Leopards regularly use roads during territorial patrols and are often attracted to decomposing carcasses upon which they scavenge [29], [30]. Our lure therefore comprised a scent trail of decomposed entrails from the three main leopard prey species in Phinda, nyala Tragelaphus angasii, impala Aepyceros melampus, and warthog Phacochoerus africanus [27] that was deposited on the roads along which our camera-traps were placed. The majority of entrails were from nyala that had died during game translocation operations, which Phinda facilitated between June-November 2012. The other species were used if found opportunistically. The scent trail was laid on roads for a distance of 500 metres on either side of camera-traps and refreshed every four days. This protocol is similar to that employed by trophy hunters wishing to attract a leopard to a bait near a shooting hide [31]. However, as we provided no reward for leopards, we considered our scent trail a lure rather than bait. We created separate capture histories for leopards photographed in the control and treatment surveys, in order to compare closure estimates, distances moved by individuals, the times of their captures and density estimates. The identity of leopards was determined by the unique spot patterns on their pelage [32], and their sex was estimated using distinctive morphological features [33]. We used a Fischer’s exact test [34] to examine differences in capture rates among sex classes in the control and treatment surveys.

Population closure

Leopards are long-lived (up to 19 years in the wild) [26]; hence, our survey period of 40 days seems sufficiently short to assume demographic closure [9]. We assessed geographic closure using the closure test of Otis et al [35] which assumes heterogeneity in recapture probability. We also used the closure test of Stanley and Burnham [36] which assumes a variation in time of recapture probability. Both tests were run in the statistical programme CloseTest version 3 (available online from:

Spatio-temporal patterning

We followed [8] in assessing the influence of lures on the spatio-temporal behaviour of leopards during the control and treatment surveys. We compared the maximum distance moved by individuals detected at more than one camera-trap during both surveys using a Wilcoxon Signed Ranks test [34]. We also examined the distribution of times when male and female leopards were captured on camera-traps during the two surveys.
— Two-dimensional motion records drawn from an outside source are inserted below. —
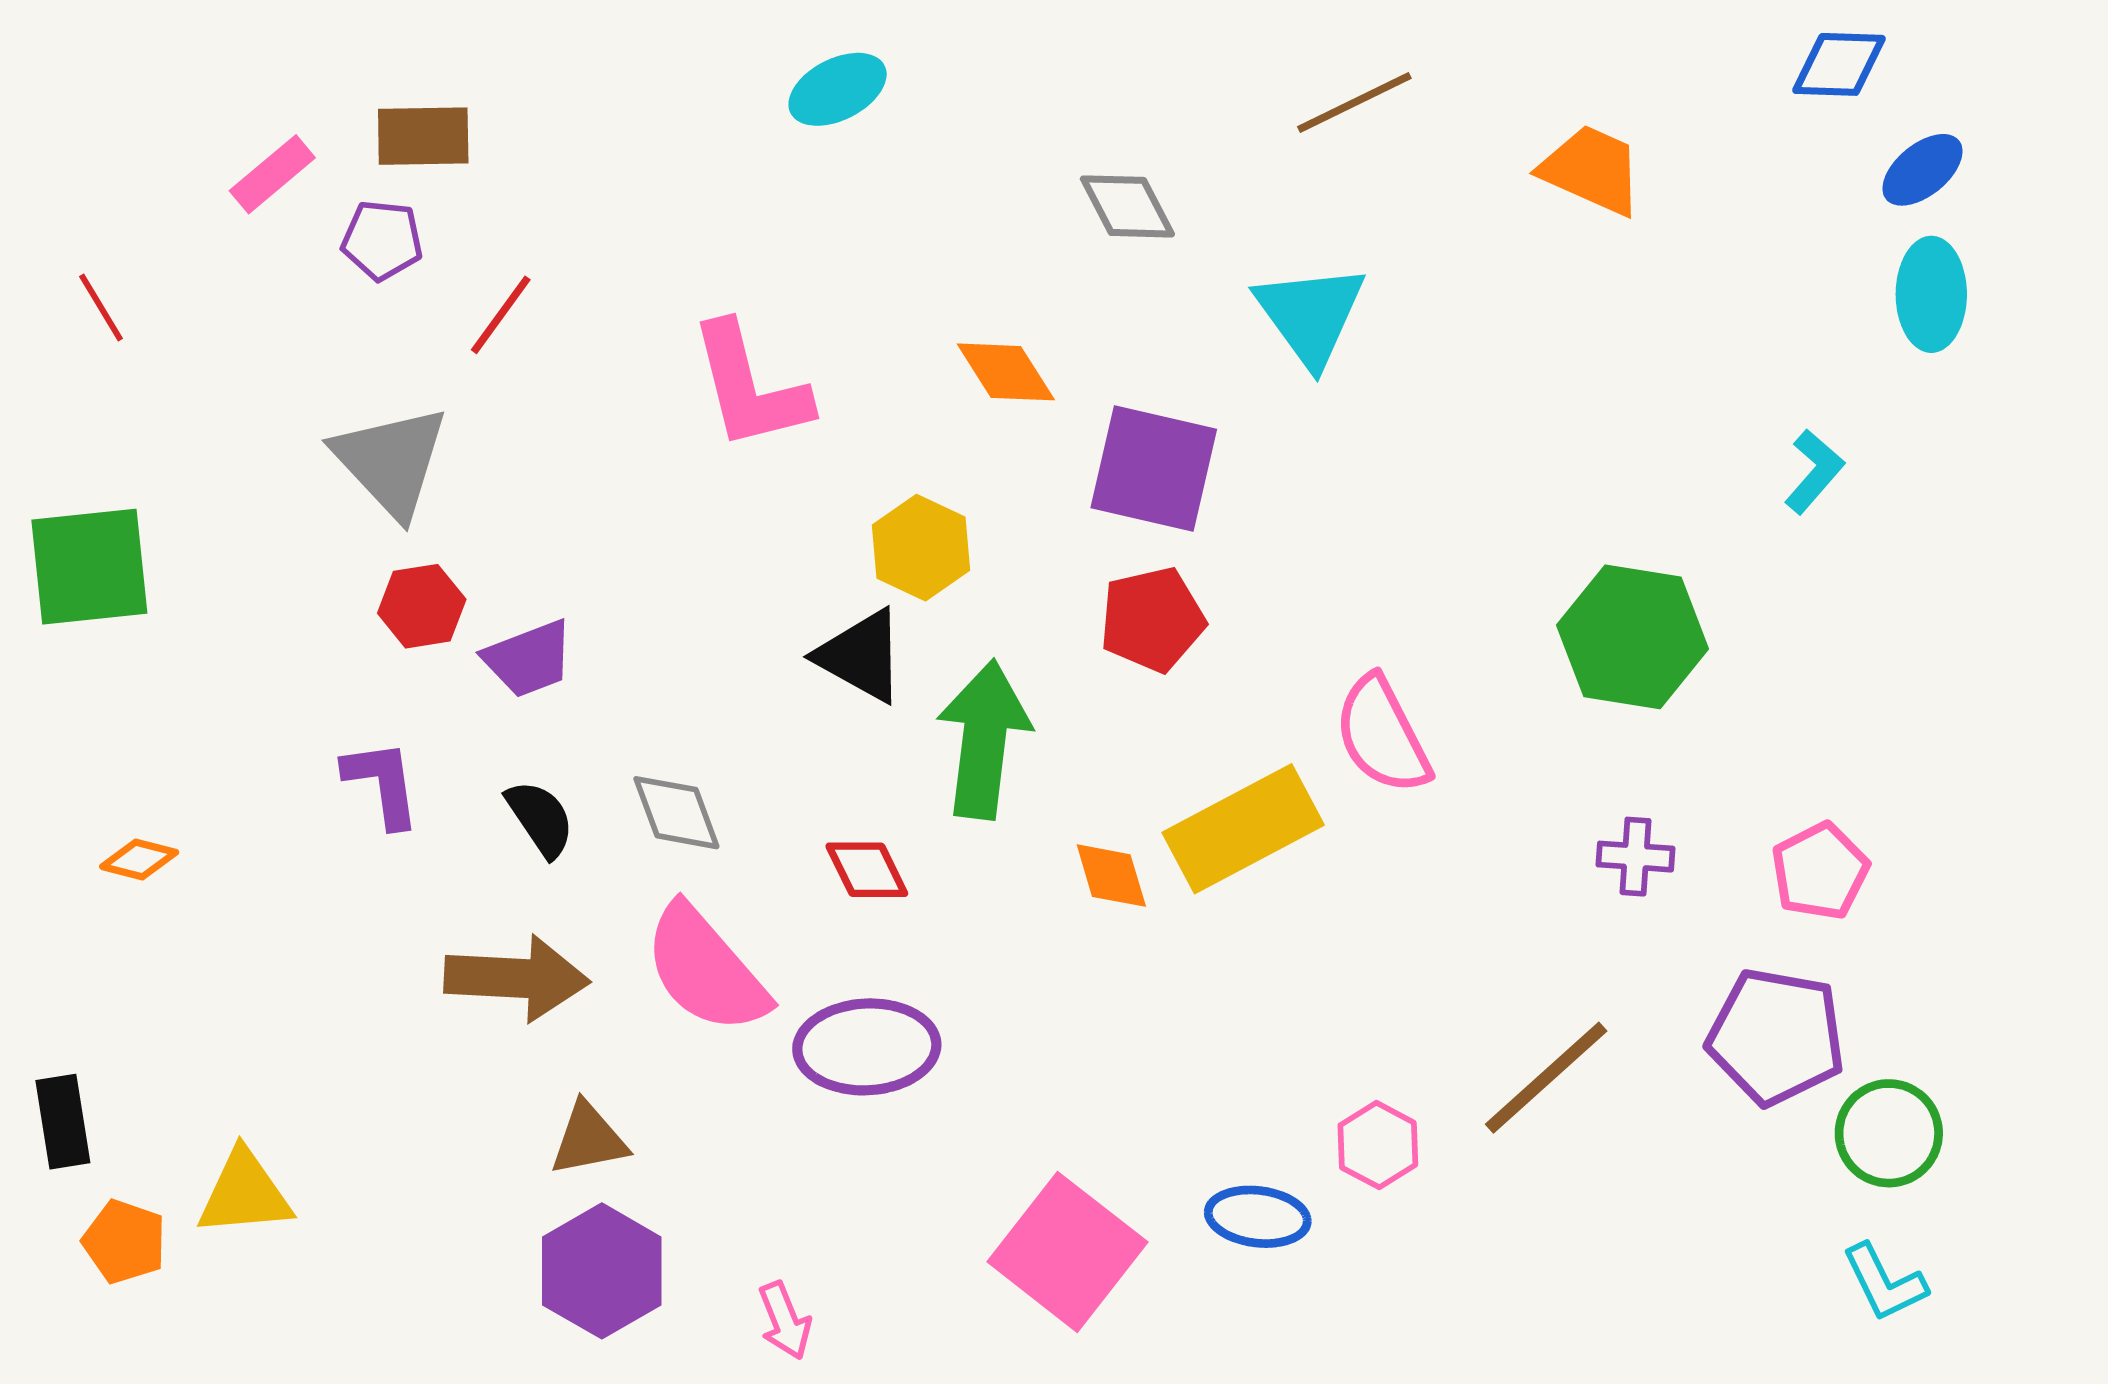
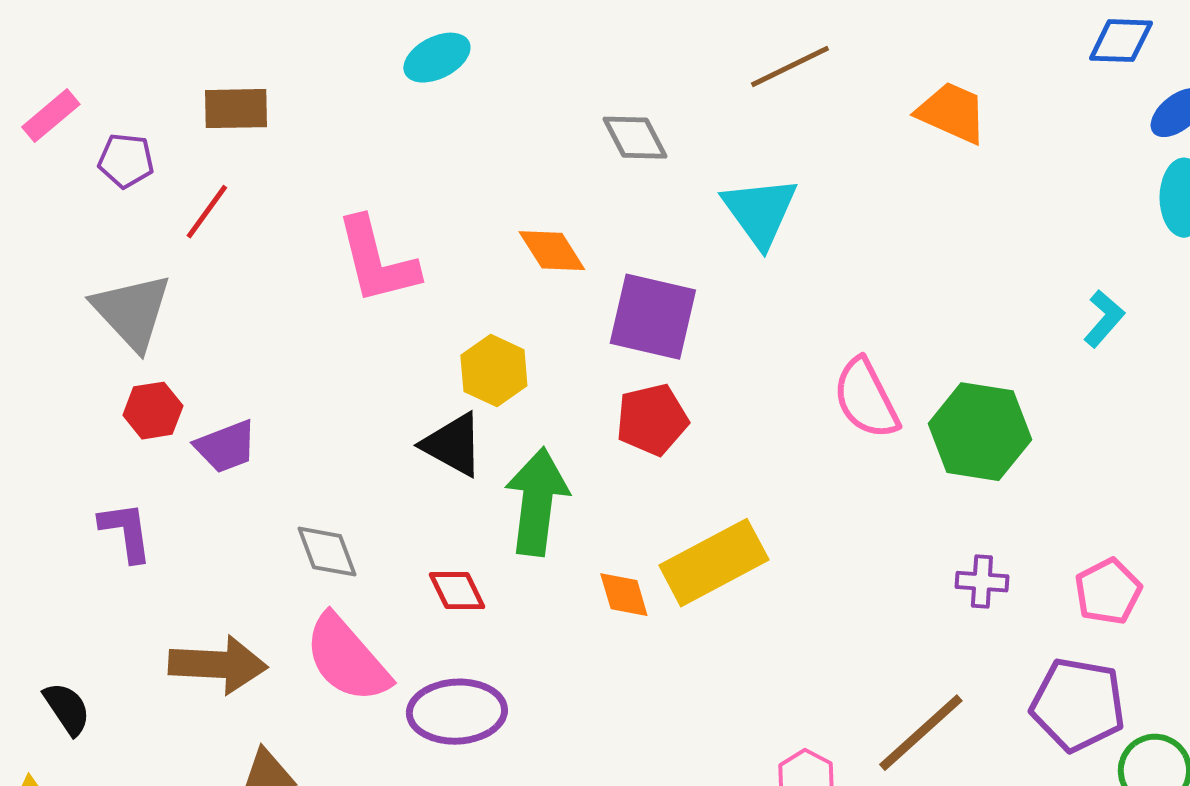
brown rectangle: (423, 136) -> (236, 109), moved
pink semicircle: (1382, 735) -> (866, 399), moved
black semicircle: (540, 818) -> (67, 709), moved

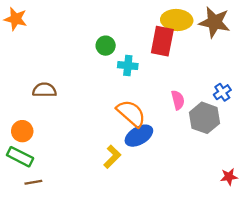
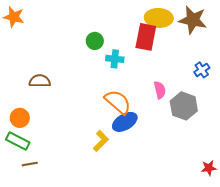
blue cross: (222, 92) -> (202, 70), moved
red star: (229, 177) -> (209, 168), moved

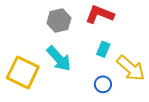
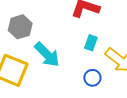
gray hexagon: (59, 21) -> (20, 27), moved

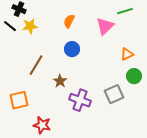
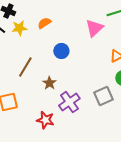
orange semicircle: (69, 21) -> (44, 23), moved, turned 32
purple cross: (80, 100) -> (69, 102), turned 35
red star: (42, 125) -> (45, 120), moved

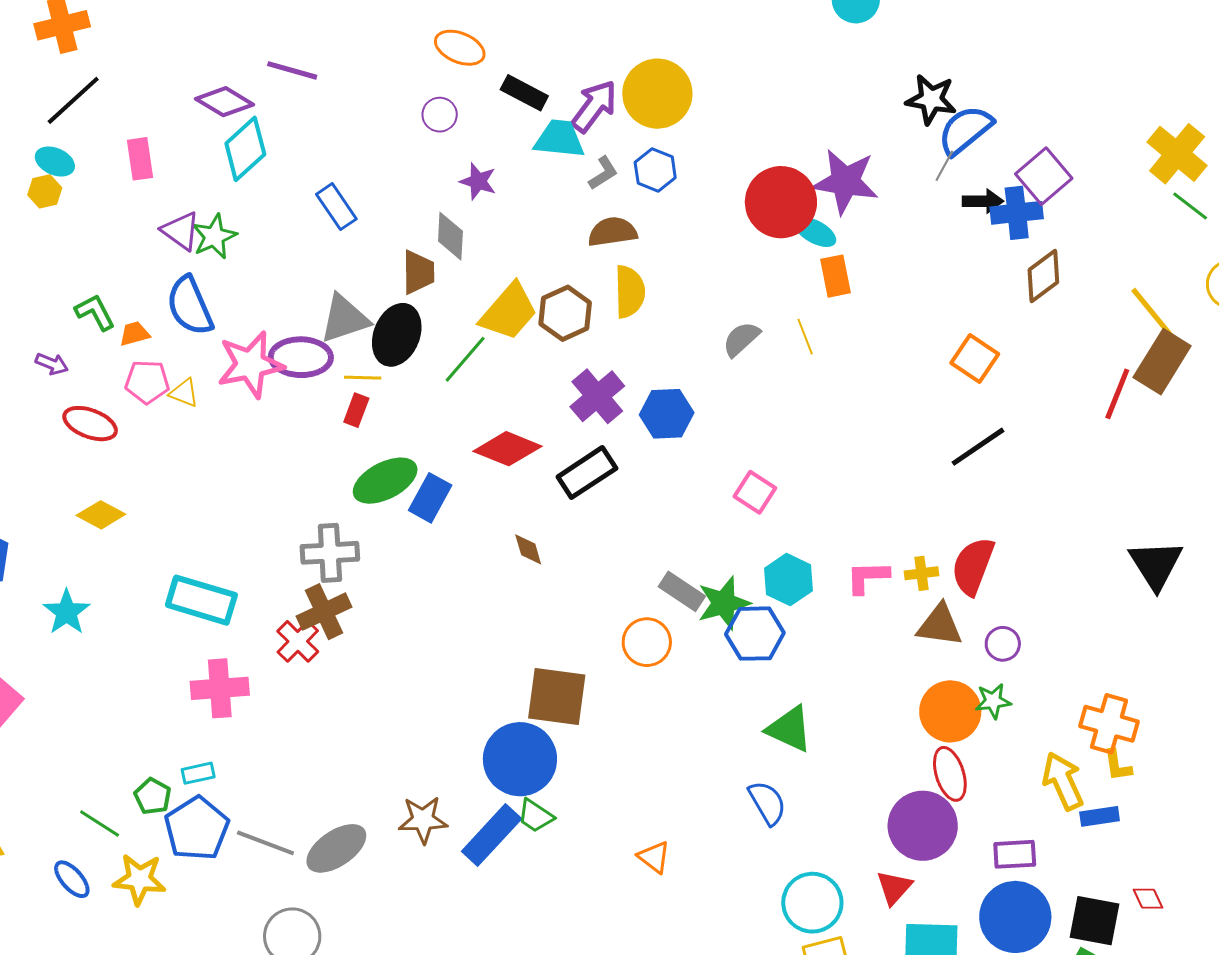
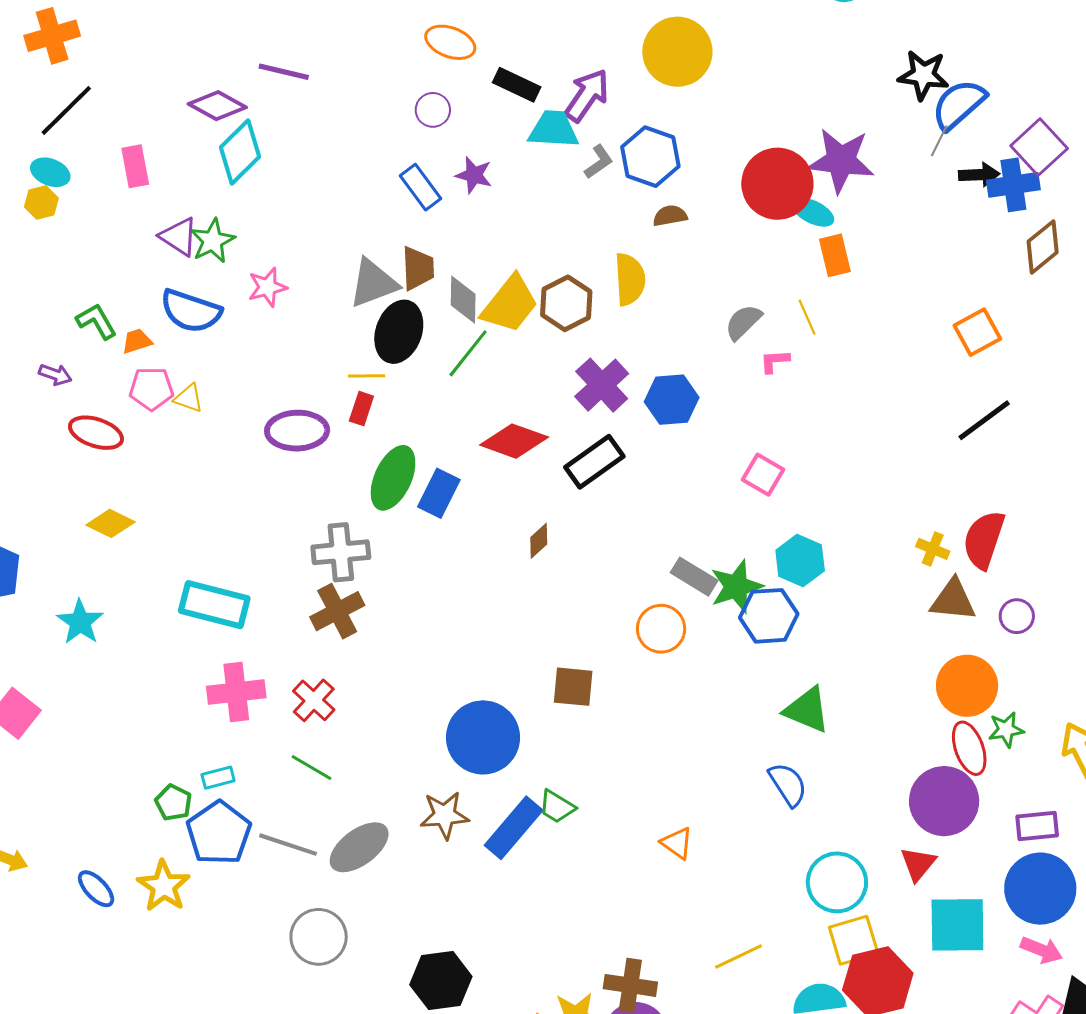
yellow circle: (657, 94) -> (677, 52), moved
blue hexagon: (655, 170) -> (650, 157), size x1.4
blue rectangle: (336, 207) -> (421, 187), moved
brown semicircle: (612, 232) -> (670, 216), moved, size x0.7
gray diamond: (450, 236) -> (463, 300), moved
blue semicircle: (190, 306) -> (191, 311), turned -46
gray triangle: (344, 319) -> (373, 283), moved
purple ellipse: (301, 357) -> (297, 431), moved
orange square: (975, 359) -> (977, 332), turned 30
pink star: (250, 365) -> (267, 287), moved, size x0.6
green ellipse: (385, 481) -> (393, 478), turned -36
brown diamond: (528, 549) -> (539, 541), turned 66
yellow cross: (921, 573) -> (933, 549), turned 32
pink L-shape: (868, 577) -> (775, 361), moved, size x0.7
red cross: (298, 641) -> (314, 700), moved
brown square: (557, 697) -> (573, 687), size x0.7
green star: (993, 701) -> (1006, 730), moved
blue circle: (520, 759) -> (483, 737), moved
green line: (100, 823) -> (311, 767), moved
yellow star: (139, 879) -> (164, 886), turned 30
We sub-divided the photographic events into five distinct periods (00:00–06:00; 06:00–12:00; 12:00–16:00; 16:00–20:00; 20:00–00:00) for both males and females and compared their frequencies for both the passive and treatment surveys using a Fishers exact test.

Density estimation

For comparison and consistency with previous non-spatial camera-trap surveys of leopards [5], [8], [21] we first used the software CAPTURE [35] to estimate leopard abundance. Following [5], we sub-divided our 40 sampling days into twenty 48-hour sampling occasions, and created a binary matrix of leopard detections, incorporating individual leopards only once during an occasion. CAPTURE provides the user with seven possible models for the computation of leopard abundance [35]. Each of these varies in its assumption regarding capture probability, which may be influenced by trap-specific response, time and individual heterogeneity [9]. CAPTURE computes a number of goodness-of-fit and between model statistics, and also has a discriminant function selection algorithm for objective model selection [35]. For each survey, we estimated the size of our effectively sampled area by adding a buffer equal to half the mean maximum distance moved by individuals photographed on more than one occasion (HMMDM) to our camera-trap grid [5] and removing zones of non-suitable leopard habitat (see supporting information). We divided the abundance estimate from CAPTURE by the effectively sampled area to estimate leopard density in the control and treatment surveys. We calculated variance for these density estimates using the delta method [10].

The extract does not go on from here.